Task statement: Only the lines from the top of the listing below through the line containing "Badrumsmodul effektivt" should be output, exactly and with no pictures.

---*---

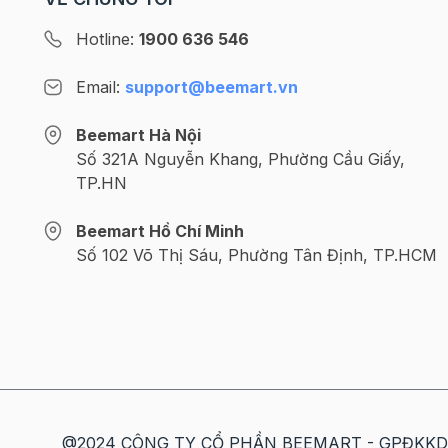
bánh trung thu đẹp mê 
mùa Trăng năm nay nhé! X
Hotline:
1900 636 546
thêm: >>> Gợi ý địa chỉ
đồ làm bánh trung thu c
Email:
support@beemart.vn
lượng >>> Trọn bộ công
làm bánh trung thu thơ
Beemart Hà Nội
tại nhà Bánh Trung thu 
Số 321A Nguyễn Khang, Phường Cầu Giấy,
đại - Xu hướng bánh tru
TP.HN
được yêu thích nhất 202
Bánh trung thu hiện đại 
biến tấu, phối kết hợp t
Beemart Hồ Chí Minh
các loại màu sắc, kiểu
Số 102 Võ Thị Sáu, Phường Tân Định, TP.HCM
dáng vào vỏ bánh và hư
vào nhân bánh tạo sự k
biệt so với bánh trung t
truyền. Chính vì vậy mà
nhận thấy hương vị của
nhân, lớp vỏ bánh và cá
hình của loại bánh này s
nên phong phú hơn. Kiểu
@2024 CÔNG TY CỔ PHẦN BEEMART - GPĐKKD số: 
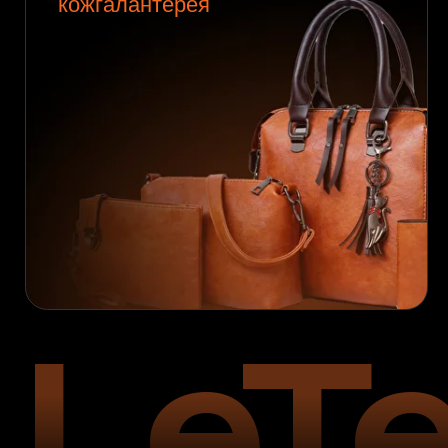
LeTe
2004 г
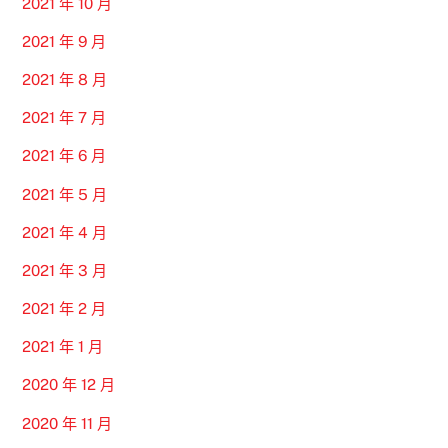
2021 年 10 月
2021 年 9 月
2021 年 8 月
2021 年 7 月
2021 年 6 月
2021 年 5 月
2021 年 4 月
2021 年 3 月
2021 年 2 月
2021 年 1 月
2020 年 12 月
2020 年 11 月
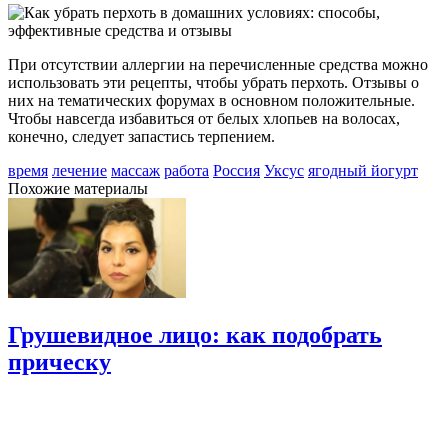
При отсутствии аллергии на перечисленные средства можно
использовать эти рецепты, чтобы убрать перхоть. Отзывы о
них на тематических форумах в основном положительные.
Чтобы навсегда избавиться от белых хлопьев на волосах,
конечно, следует запастись терпением.
время
лечение
массаж
работа
Россия
Уксус
ягодный йогурт
Похожие материалы
Грушевидное лицо: как подобрать
прическу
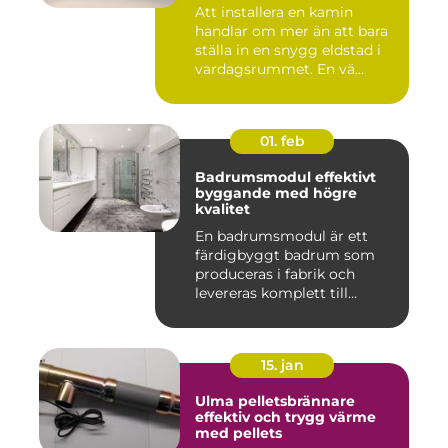
Att installera en kamin
handlar om mer än att bara
ställa in en snygg eldstad i
vardagsrummet. En vä...
01. feb
Badrumsmodul effektivt
byggande med högre
kvalitet
En badrumsmodul är ett
färdigbyggt badrum som
produceras i fabrik och
levereras komplett till
byggar...
15. jan
Ulma pelletsbrännare
effektiv och trygg värme
med pellets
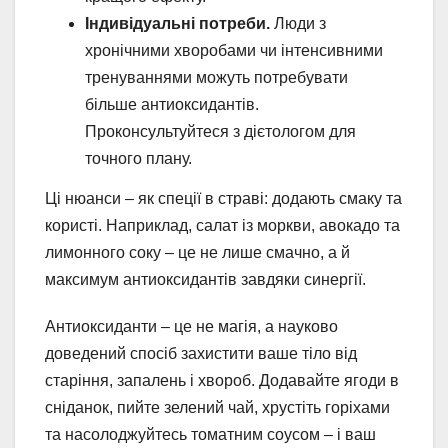
Індивідуальні потреби.
Люди з
хронічними хворобами чи інтенсивними
тренуваннями можуть потребувати
більше антиоксидантів.
Проконсультуйтеся з дієтологом для
точного плану.
Ці нюанси – як спеції в страві: додають смаку та
користі. Наприклад, салат із моркви, авокадо та
лимонного соку – це не лише смачно, а й
максимум антиоксидантів завдяки синергії.
Антиоксиданти – це не магія, а науково
доведений спосіб захистити ваше тіло від
старіння, запалень і хвороб. Додавайте ягоди в
сніданок, пийте зелений чай, хрустіть горіхами
та насолоджуйтесь томатним соусом – і ваш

---*---

Output below:
bánh trung thu đẹp mê 
mùa Trăng năm nay nhé! X
Hotline:
1900 636 546
thêm: >>> Gợi ý địa chỉ
đồ làm bánh trung thu c
Email:
support@beemart.vn
lượng >>> Trọn bộ công
làm bánh trung thu thơ
Beemart Hà Nội
tại nhà Bánh Trung thu 
Số 321A Nguyễn Khang, Phường Cầu Giấy,
đại - Xu hướng bánh tru
TP.HN
được yêu thích nhất 202
Bánh trung thu hiện đại 
biến tấu, phối kết hợp t
Beemart Hồ Chí Minh
các loại màu sắc, kiểu
Số 102 Võ Thị Sáu, Phường Tân Định, TP.HCM
dáng vào vỏ bánh và hư
vào nhân bánh tạo sự k
biệt so với bánh trung t
truyền. Chính vì vậy mà
nhận thấy hương vị của
nhân, lớp vỏ bánh và cá
hình của loại bánh này s
nên phong phú hơn. Kiểu
@2024 CÔNG TY CỔ PHẦN BEEMART - GPĐKKD số: 
LeTe
2004 г
2021 年 10 月
2021 年 9 月
2021 年 8 月
2021 年 7 月
2021 年 6 月
2021 年 5 月
2021 年 4 月
2021 年 3 月
2021 年 2 月
2021 年 1 月
2020 年 12 月
2020 年 11 月
При отсутствии аллергии на перечисленные средства можно
использовать эти рецепты, чтобы убрать перхоть. Отзывы о
них на тематических форумах в основном положительные.
Чтобы навсегда избавиться от белых хлопьев на волосах,
конечно, следует запастись терпением.
время
лечение
массаж
работа
Россия
Уксус
ягодный йогурт
Похожие материалы
Грушевидное лицо: как подобрать
прическу
Att installera en kamin
handlar om mer än att bara
ställa in en snygg eldstad i
vardagsrummet. En vä...
01. feb
Badrumsmodul effektivt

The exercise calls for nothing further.